Sir Roger Moore was eighty-nine when he succumbed to cancer. His self-deprecating assessments of his acting talent (`From left eyebrow raised to right eyebrow raised`) belied his ability to deliver as a consummate professional. From knitwear catalogues the out-of-work drama school graduate was employed as an MGM `contract player` from 1954 to 1956, worked on Ivanhoe in 1958, as Simon Templar in The Saint on television from 1962 and The Persuaders with Tony Curtis before succeeding Sean Connery as James Bond in the 007 movies with `Live and Let Die` as the first of seven Bond movies. He was renowned for his charm and one of his female co-stars described him as "a very polite kisser".

Gregg Allman of The Allman Brothers was a blues singer and keyboard player and the creator of "Southern Rock". He headlined the first Knebworth Rock Concert in 1974 before a crowd of sixty thousand and "Jessica" was the theme tune for the BBC`s Top Gear when it was a real television programme.

Zbigniew Brezezinski who was eighty nine was President Jimmy Carter`s National Security Adviser. Also an adviser to Presidents Kennedy and Johnson he offered advanced but largely unheeded warning of the fall of the Shah of Persia and the emergence of what is now Iran.

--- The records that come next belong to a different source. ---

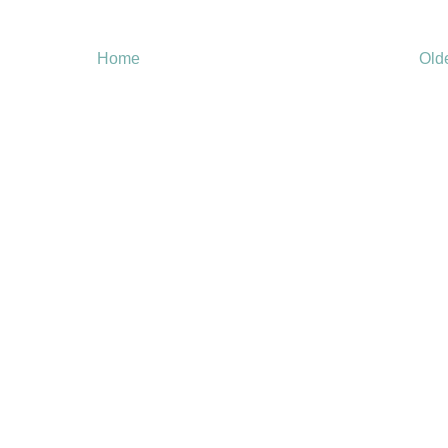
Home
Old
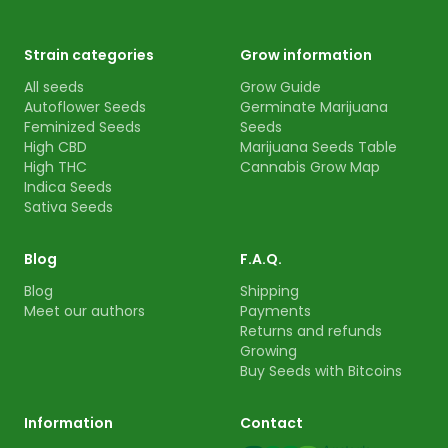
Strain categories
Grow information
All seeds
Grow Guide
Autoflower Seeds
Germinate Marijuana
Feminized Seeds
Seeds
High CBD
Marijuana Seeds Table
High THC
Cannabis Grow Map
Indica Seeds
Sativa Seeds
Blog
F.A.Q.
Blog
Shipping
Meet our authors
Payments
Returns and refunds
Growing
Buy Seeds with Bitcoins
Information
Contact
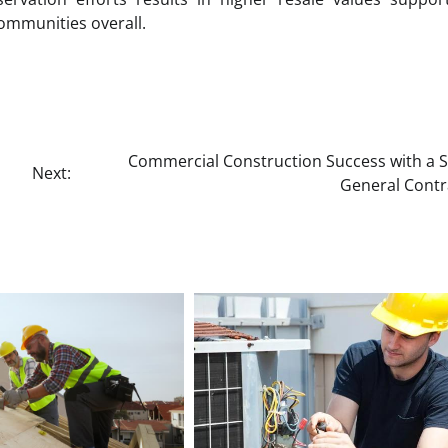
ommunities overall.
Commercial Construction Success with a Sk
Next:
General Contr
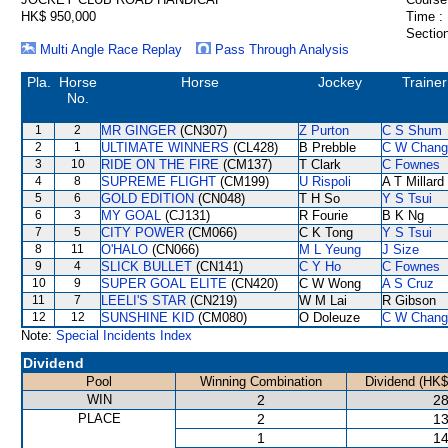
HK$ 950,000
Time :
Section
Multi Angle Race Replay
Pass Through Analysis
Pla.
Horse
Horse
Jockey
Trainer
No.
1
2
MR GINGER
(CN307)
Z Purton
C S Shum
2
1
ULTIMATE WINNERS
(CL428)
B Prebble
C W Chang
3
10
RIDE ON THE FIRE
(CM137)
T Clark
C Fownes
4
8
SUPREME FLIGHT
(CM199)
U Rispoli
A T Millard
5
6
GOLD EDITION
(CN048)
T H So
Y S Tsui
6
3
MY GOAL
(CJ131)
R Fourie
B K Ng
7
5
CITY POWER
(CM066)
C K Tong
Y S Tsui
8
11
O'HALO
(CN066)
M L Yeung
J Size
9
4
SLICK BULLET
(CN141)
C Y Ho
C Fownes
10
9
SUPER GOAL ELITE
(CN420)
C W Wong
A S Cruz
11
7
LEELI'S STAR
(CN219)
W M Lai
R Gibson
12
12
SUNSHINE KID
(CM080)
O Doleuze
C W Chang
Note:
Special Incidents Index
Dividend
Pool
Winning Combination
Dividend (HK$
WIN
2
28
PLACE
2
13
1
14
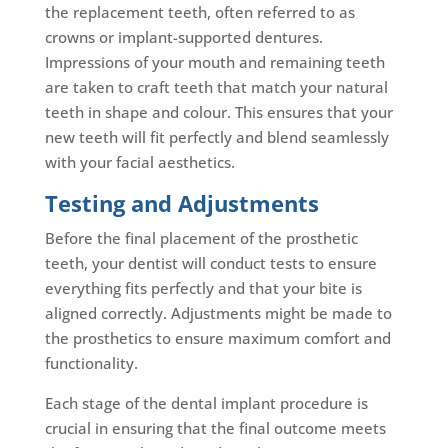
the replacement teeth, often referred to as
crowns or implant-supported dentures.
Impressions of your mouth and remaining teeth
are taken to craft teeth that match your natural
teeth in shape and colour. This ensures that your
new teeth will fit perfectly and blend seamlessly
with your facial aesthetics.
Testing and Adjustments
Before the final placement of the prosthetic
teeth, your dentist will conduct tests to ensure
everything fits perfectly and that your bite is
aligned correctly. Adjustments might be made to
the prosthetics to ensure maximum comfort and
functionality.
Each stage of the dental implant procedure is
crucial in ensuring that the final outcome meets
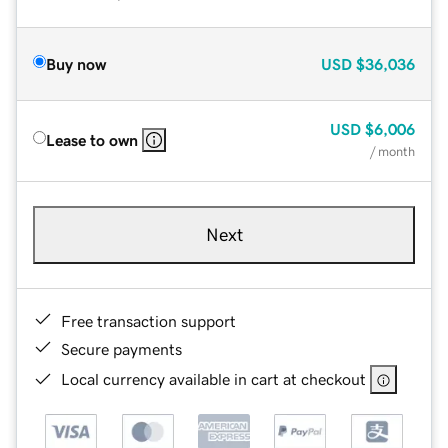
Buy now
USD
$36,036
USD
$6,006
Lease to own
/ month
Next
Free transaction support
Secure payments
Local currency available in cart at checkout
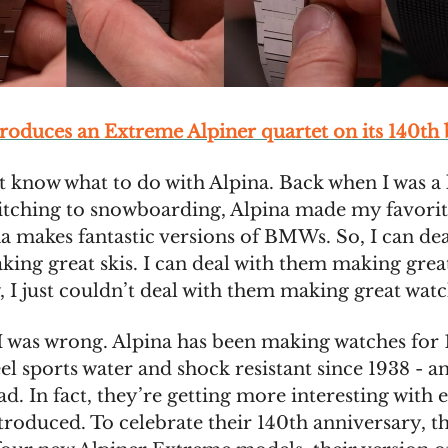
troduces an Extreme Alpiner quartet on its 140th
’t know what to do with Alpina. Back when I was a 
itching to snowboarding, Alpina made my favorite
a makes fantastic versions of BMWs. So, I can dea
ing great skis. I can deal with them making great
I just couldn’t deal with them making great watc
, I was wrong. Alpina has been making watches for 
eel sports water and shock resistant since 1938 - a
ad. In fact, they’re getting more interesting with 
ntroduced. To celebrate their 140th anniversary, t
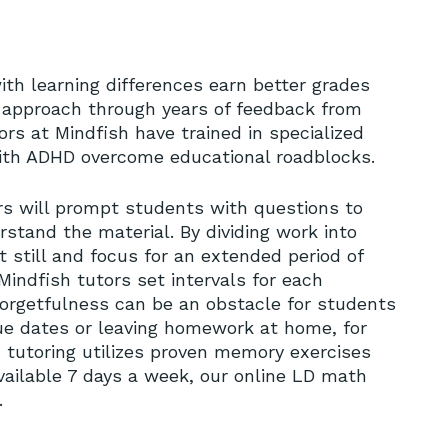
ith learning differences earn better grades
r approach through years of feedback from
rs at Mindfish have trained in specialized
ith ADHD overcome educational roadblocks.
No
rs will prompt students with questions to
stand the material. By dividing work into
 still and focus for an extended period of
Mindfish tutors set intervals for each
orgetfulness can be an obstacle for students
ue dates or leaving homework at home, for
h tutoring utilizes proven memory exercises
Available 7 days a week, our online LD math
.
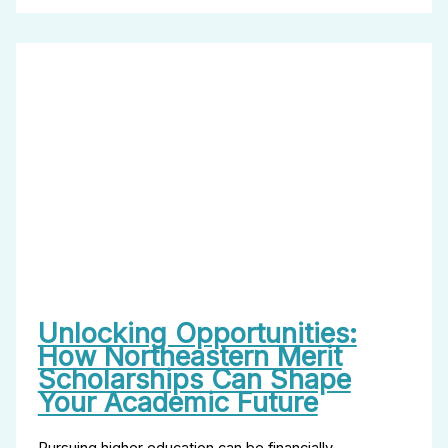
Unlocking Opportunities:
How Northeastern Merit
Scholarships Can Shape
Your Academic Future
Pursuing higher education can be financially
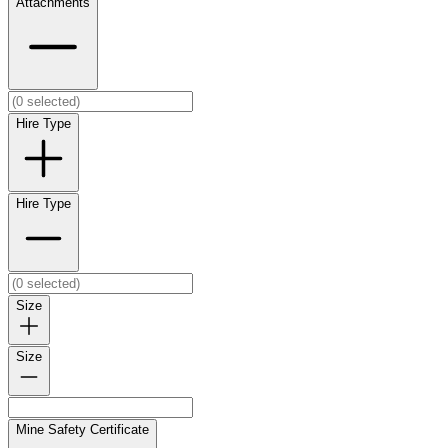
Attachments
Hire Type
Hire Type
Size
Size
Mine Safety Certificate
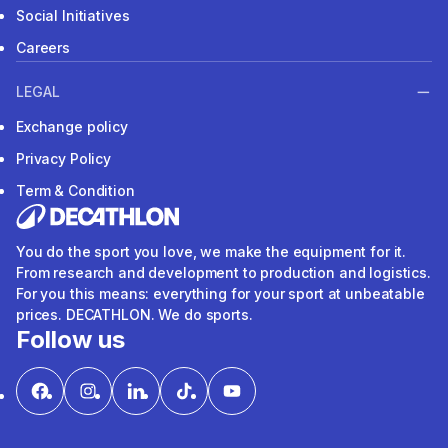
Social Initiatives
Careers
LEGAL
Exchange policy
Privacy Policy
Term & Condition
You do the sport you love, we make the equipment for it.
From research and development to production and logistics.
For you this means: everything for your sport at unbeatable
prices. DECATHLON. We do sports.
Follow us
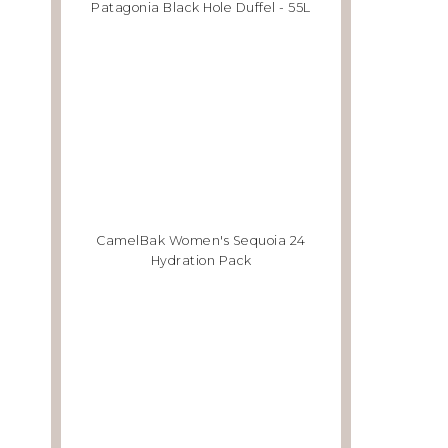
Patagonia Black Hole Duffel - 55L
CamelBak Women's Sequoia 24
Hydration Pack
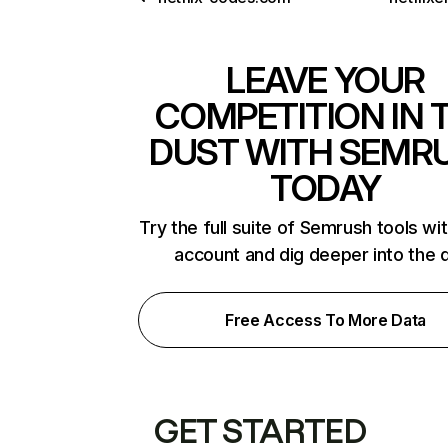
LEAVE YOUR
COMPETITION IN 
DUST WITH SEMR
TODAY
Try the full suite of Semrush tools wi
account and dig deeper into the 
Free Access To More Data
GET STARTED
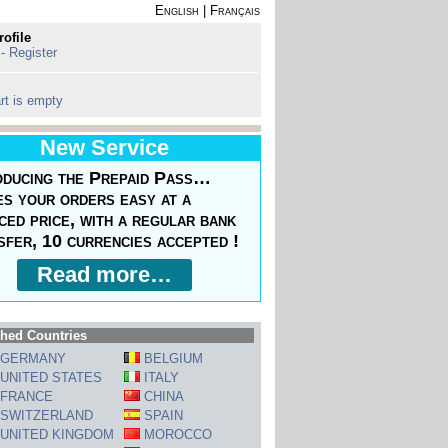
English
|
Français
rofile
 - Register
rt is empty
New Service
oducing the Prepaid Pass…
s your orders easy at a
ced price, with a regular bank
sfer, 10 currencies accepted !
Read more…
hed Countries
GERMANY
BELGIUM
UNITED STATES
ITALY
FRANCE
CHINA
SWITZERLAND
SPAIN
UNITED KINGDOM
MOROCCO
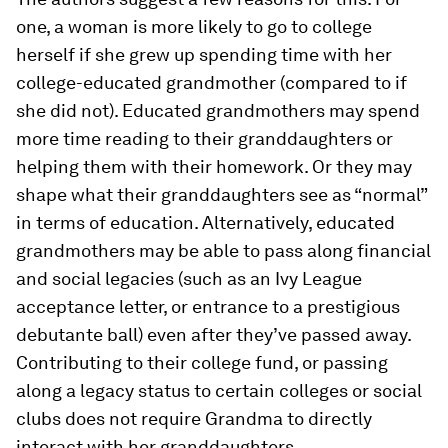
one, a woman is more likely to go to college
herself if she grew up spending time with her
college-educated grandmother (compared to if
she did not). Educated grandmothers may spend
more time reading to their granddaughters or
helping them with their homework. Or they may
shape what their granddaughters see as “normal”
in terms of education. Alternatively, educated
grandmothers may be able to pass along financial
and social legacies (such as an Ivy League
acceptance letter, or entrance to a prestigious
debutante ball) even after they’ve passed away.
Contributing to their college fund, or passing
along a legacy status to certain colleges or social
clubs does not require Grandma to directly
interact with her granddaughters.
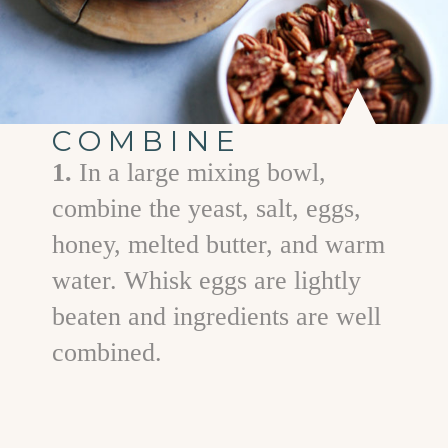
COMBINE
1.
In a large mixing bowl,
combine the yeast, salt, eggs,
honey, melted butter, and warm
water. Whisk eggs are lightly
beaten and ingredients are well
combined.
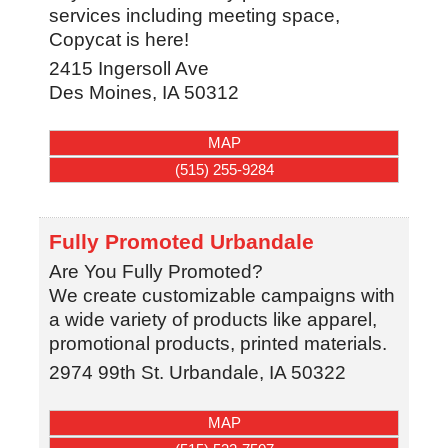
services including meeting space,
Copycat is here!
2415 Ingersoll Ave
Des Moines
,
IA
50312
MAP
(515) 255-9284
Fully Promoted Urbandale
Are You Fully Promoted?
We create customizable campaigns with
a wide variety of products like apparel,
promotional products, printed materials.
2974 99th St.
Urbandale
,
IA
50322
MAP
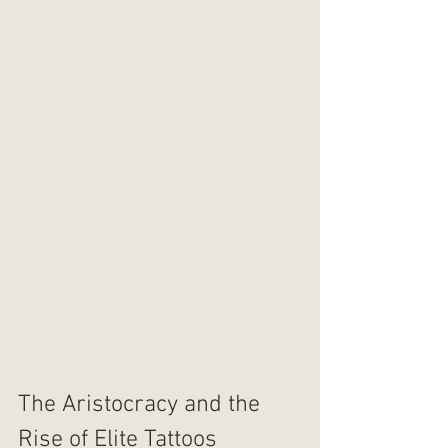
The Aristocracy and the 
Rise of Elite Tattoos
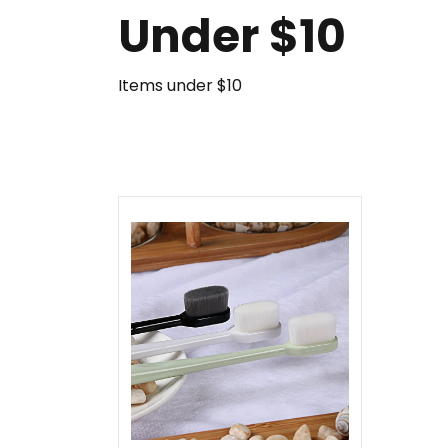
Under $10
Items under $10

And John Noakes, Blue Peter presenter extraordinaire, has gone to join Shep, his beloved sheep dog, at eighty-three. He had been living in retirement in Majorca until the onset of dementia brought him back to Britain. The dare-devil almost amateur `action man` held the civilian record from 1973 for a five-mile free-fall parachute jump and was, of course, present with Valerie Singleton and Peter Purves for the legendary performance of Lulu the baby elephant in 1969. To those of us who were afforded the chance to work on Blue Peter his reputation as "the best, the bravest, the funniest" of all of the presenters goes with him to the grave.


And Finally..............

"I`m standing down because I can hardly stand up" said his Royal Highness the Duke of Edinburgh announcing his semi-retirement at the age of ninety-five. Born on the island of Corfu in 1921 Lt. Philip Mountbatten , RN, married Princess Elizabeth Windsor in 1947. `Phil the Greek`, the man who `doesn`t take kindly to compliments` has been Her Majesty`s `Liege man of life and limb` since the Queen`s coronation in 1953 and has been patron or President of nearly eight hundred organisations. His current diary still runs until August and includes the Trooping of the Colour, Royal Ascot, The Chelsea Flower Show and the State Opening of the new parliament after the June election. He will retain his interest in his Duke of Edinburgh`s award scheme and will `enjoy outings at public events on occasions. After 22,191 solo engagements and 5,493 speeches it is, perhaps, time for the "World`s most experienced plaque unveiler" to be allowed to pause for breath.